Up to 17,000 people without power as 'weather bomb' hits Britain

Up to 17,000 people without power as 'weather bomb' hits Britain
A man watches as waves crash into a cliff at Portstewart in northern Ireland December 10, 2014. Up to 17,000 residents in the west of Scotland were left without power on Wednesday morning as a "weather bomb" of wet and windy conditions battered parts of Britain with gusts expected to reach up to 80 miles per hour (130 km/h).

LONDON - Up to 17,000 residents in the west of Scotland were left without power on Wednesday morning as a "weather bomb" of wet and windy conditions battered parts of Britain with gusts expected to reach up to 80 miles per hour (130 km/h).

Heavy rain and winds hit Scotland, Northern Ireland and northern England overnight with an amber wind warning - meaning there was a potential risk to life and property - in place across Scotland's western Isles and northern Shetland Islands.

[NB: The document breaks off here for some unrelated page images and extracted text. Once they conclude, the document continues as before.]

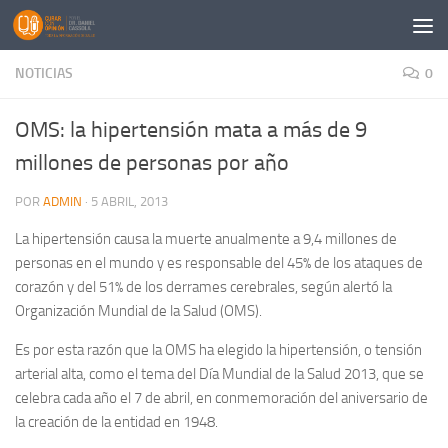
Saltar al contenido
NOTICIAS
0
OMS: la hipertensión mata a más de 9
millones de personas por año
POR
ADMIN
·
5 ABRIL, 2013
La hipertensión causa la muerte anualmente a 9,4 millones de
personas en el mundo y es responsable del 45% de los ataques de
corazón y del 51% de los derrames cerebrales, según alertó la
Organización Mundial de la Salud (OMS).
Es por esta razón que la OMS ha elegido la hipertensión, o tensión
arterial alta, como el tema del Día Mundial de la Salud 2013, que se
celebra cada año el 7 de abril, en conmemoración del aniversario de
la creación de la entidad en 1948.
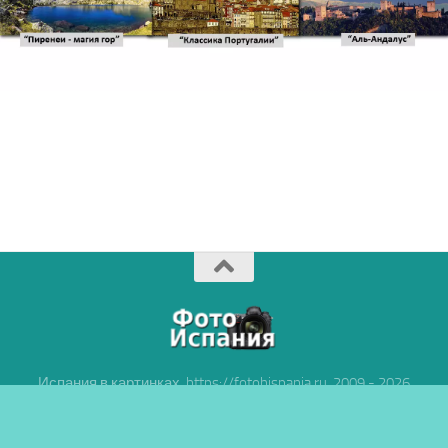
Испания в картинках, https://fotohispania.ru, 2009 - 2026
Powered by
- Разработан в
тема Hueman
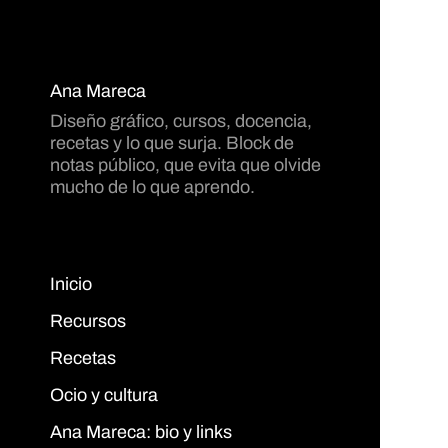
Ana Mareca
Diseño gráfico, cursos, docencia,
recetas y lo que surja. Block de
notas público, que evita que olvide
mucho de lo que aprendo.
Inicio
Recursos
Recetas
Ocio y cultura
Ana Mareca: bio y links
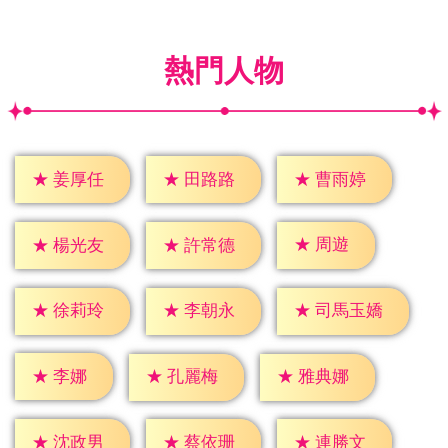
熱門人物
★
姜厚任
★
田路路
★
曹雨婷
★
周遊
★
楊光友
★
許常德
★
徐莉玲
★
李朝永
★
司馬玉嬌
★
李娜
★
孔麗梅
★
雅典娜
★
沈政男
★
蔡依珊
★
連勝文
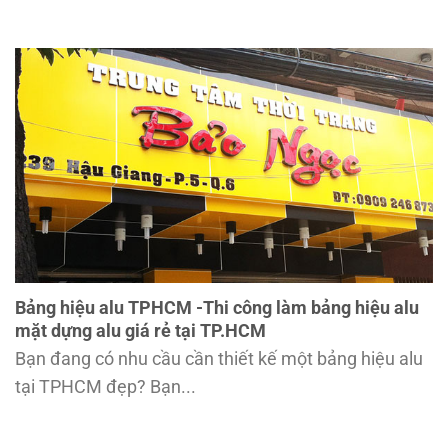
Bảng hiệu alu TPHCM -Thi công làm bảng hiệu alu
mặt dựng alu giá rẻ tại TP.HCM
Bạn đang có nhu cầu cần thiết kế một bảng hiệu alu
tại TPHCM đẹp? Bạn...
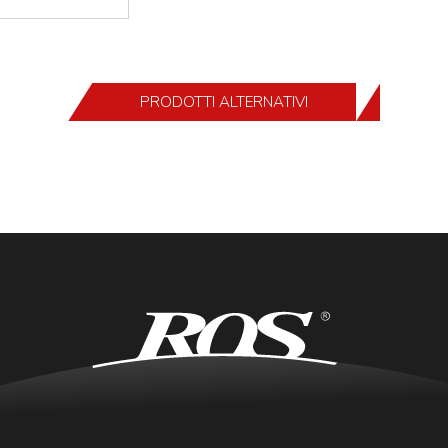
PRODOTTI ALTERNATIVI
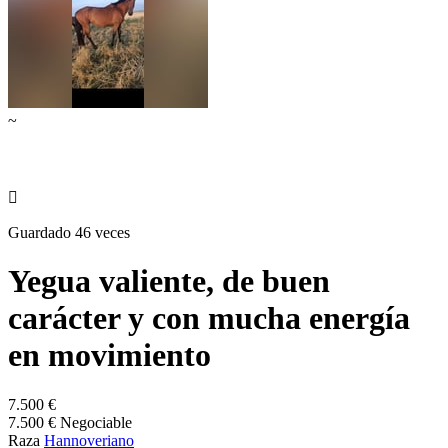
~

Guardado 46 veces
Yegua valiente, de buen
carácter y con mucha energía
en movimiento
7.500 €
7.500 € Negociable
Raza
Hannoveriano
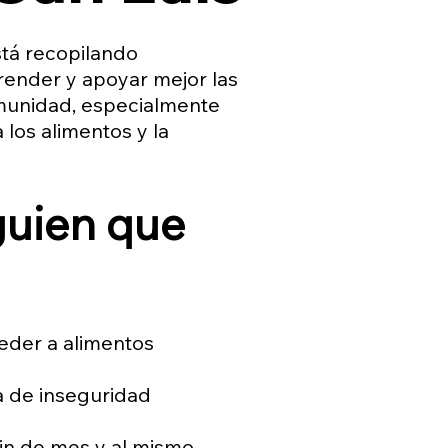
tá recopilando
render y apoyar mejor las
munidad, especialmente
 los alimentos y la
lguien que
ceder a alimentos
a de inseguridad
fin de mes y al mismo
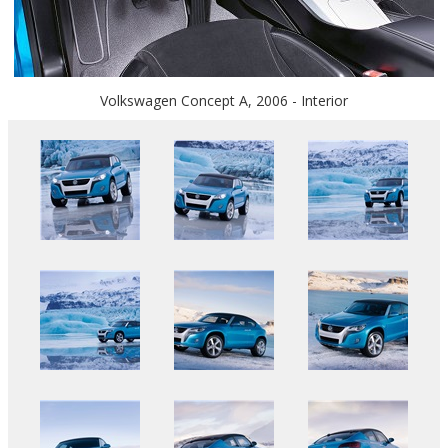
Volkswagen Concept A, 2006 - Interior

Britain's Met Office warned people to expect gales, storm force winds and large waves across several parts of northern and central Britain throughout the day. "The public should be prepared for dangerous conditions, especially along causeways and coastal roads exposed to the west," it said on its website.

Scottish Hydro Electric Power Distribution said its engineers were repairing the damage done in the Western Isles and are bringing two power stations on board with all customers expected to have electricity by lunchtime.

Britain has seen extreme weather conditions at this time of the year recently with tens of thousands of people across the country left without electricity on Christmas Day last year due to torrential rainfall and hurricane winds.

Weather bombs occur when storms quickly intensify and pressure drops rapidly.